--- RECORDS FOR THE TASK ---
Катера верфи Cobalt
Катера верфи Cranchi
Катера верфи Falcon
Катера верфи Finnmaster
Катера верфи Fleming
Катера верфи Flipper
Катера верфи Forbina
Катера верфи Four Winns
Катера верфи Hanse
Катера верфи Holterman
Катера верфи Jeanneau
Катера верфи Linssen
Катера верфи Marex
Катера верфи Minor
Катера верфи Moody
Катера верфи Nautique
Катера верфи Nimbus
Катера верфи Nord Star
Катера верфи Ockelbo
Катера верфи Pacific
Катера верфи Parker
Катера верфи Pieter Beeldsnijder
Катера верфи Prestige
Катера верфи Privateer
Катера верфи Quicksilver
---
▶ _PROMPT_:
The answer must be the lines from the one containing "Катера верфи Hanse" through the last line of the records, copied exactly, with nothing else.

▶ _RESPONSE_:
Катера верфи Hanse
Катера верфи Holterman
Катера верфи Jeanneau
Катера верфи Linssen
Катера верфи Marex
Катера верфи Minor
Катера верфи Moody
Катера верфи Nautique
Катера верфи Nimbus
Катера верфи Nord Star
Катера верфи Ockelbo
Катера верфи Pacific
Катера верфи Parker
Катера верфи Pieter Beeldsnijder
Катера верфи Prestige
Катера верфи Privateer
Катера верфи Quicksilver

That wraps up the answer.